‘Ceneco Mandated to Implement ERC Order’; P0.0817/KWh Takes Effect This Month
“It is an order. Though it weighs heavily on our hearts, we have to implement it. If we don’t follow the order, we will be subjected to sanctions and penalties by ERC,” said Ceneco general manager Simplicio Lagarde, Jr. during the press conference yesterday in Bacolod City.
CENECO OFFICIALS explain the ERC order directing Ceneco to collect P0.0817/KWh from its member-consumers effective this October, during yesterday’s press conference in Bacolod City. (From left) Ceneco corporate planning head Engr.
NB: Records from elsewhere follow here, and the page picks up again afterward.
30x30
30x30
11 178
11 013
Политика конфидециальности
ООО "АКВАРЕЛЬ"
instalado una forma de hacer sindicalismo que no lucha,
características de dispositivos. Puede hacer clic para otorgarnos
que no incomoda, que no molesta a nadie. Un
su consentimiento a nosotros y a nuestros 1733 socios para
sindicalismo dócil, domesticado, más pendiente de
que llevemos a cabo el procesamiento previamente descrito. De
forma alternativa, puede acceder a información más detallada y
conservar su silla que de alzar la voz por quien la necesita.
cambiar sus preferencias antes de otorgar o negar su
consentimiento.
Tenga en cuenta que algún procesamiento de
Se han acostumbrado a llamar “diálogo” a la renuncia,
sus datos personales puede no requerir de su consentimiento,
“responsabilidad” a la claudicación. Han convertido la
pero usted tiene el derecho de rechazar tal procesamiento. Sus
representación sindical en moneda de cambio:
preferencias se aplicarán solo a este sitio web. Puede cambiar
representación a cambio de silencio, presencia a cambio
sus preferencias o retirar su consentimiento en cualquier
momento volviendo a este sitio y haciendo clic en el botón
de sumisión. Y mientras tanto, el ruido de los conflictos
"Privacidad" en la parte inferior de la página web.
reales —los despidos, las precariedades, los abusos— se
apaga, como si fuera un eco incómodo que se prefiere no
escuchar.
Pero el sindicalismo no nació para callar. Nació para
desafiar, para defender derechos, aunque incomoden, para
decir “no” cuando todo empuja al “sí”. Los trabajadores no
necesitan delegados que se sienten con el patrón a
Leomel Tambanillo, Board President Roy Cordova, and General Manager Simplicio Lagarde, Jr.*(Butch Bacaoco photo)
Lagarde was referring to the order of the Energy Regulatory Commission directing Ceneco to pay P232 million to Kepco Salcon Power Corporation and recover the amount from its consumers at monthly rate of P0.0817/KWh for 50 months, or until the amount is fully paid.
For consumers with a monthly consumption of 100 KWh, this translates to an increase of P8.00 in their monthly electric bills effective this October billing.
“If ERC decides favorably on the motion for reconsideration and orders Ceneco to stop the implementation, or even if ERC orders Ceneco to refund whatever amount that might have been collected, we will comply with the ERC order,” he added.
The amount represents the “differential billing” covering the period July 26, 2011 to November 25, 2013 arising from the “load factor-based pricing” for the 24 megawatt additional power which Ceneco contracted with KSPC.
Last week, the Social Action Center of the Diocese of Bacolod City filed a motion for reconsideration of the ERC decision, while consumer advocate Romeo Lavilla, Sr. vowed that he will also file a motion for reconsideration.
Ceneco president Roy Cordova said that he supports the motions for reconsideration and assured consumers that Ceneco will not oppose the motions for reconsideration.
POWER WATCH Secretary-General Wennie Sancho (holding mic), reads his group’s position paper opposing the Energy Regulatory Commission’s (ERC) decision to pass on the P232-M to CENECO member-consumers, in yesterday’s Ceneco press conference.*(Jun de los Reyes / NDB photo)
“If ERC eventually decides favorably on the motions for reconsideration, Ceneco will immediately stop the implementation of this ERC order and we should thank the Social Action Center and Mr. Lavilla,” Cordova said.
“It is public knowledge that I am a consumer advocate. But now that I am already Ceneco’s Board President, I have to balance the interests of the consumers and of the electric cooperative,” Cordova further said, adding that Ceneco is mandated to follow the ERC order, because Ceneco officials are not over and above the law.
Unless and until there is a “cease and desist” order, Ceneco has no choice but to follow the present ERC order, according to Cordova.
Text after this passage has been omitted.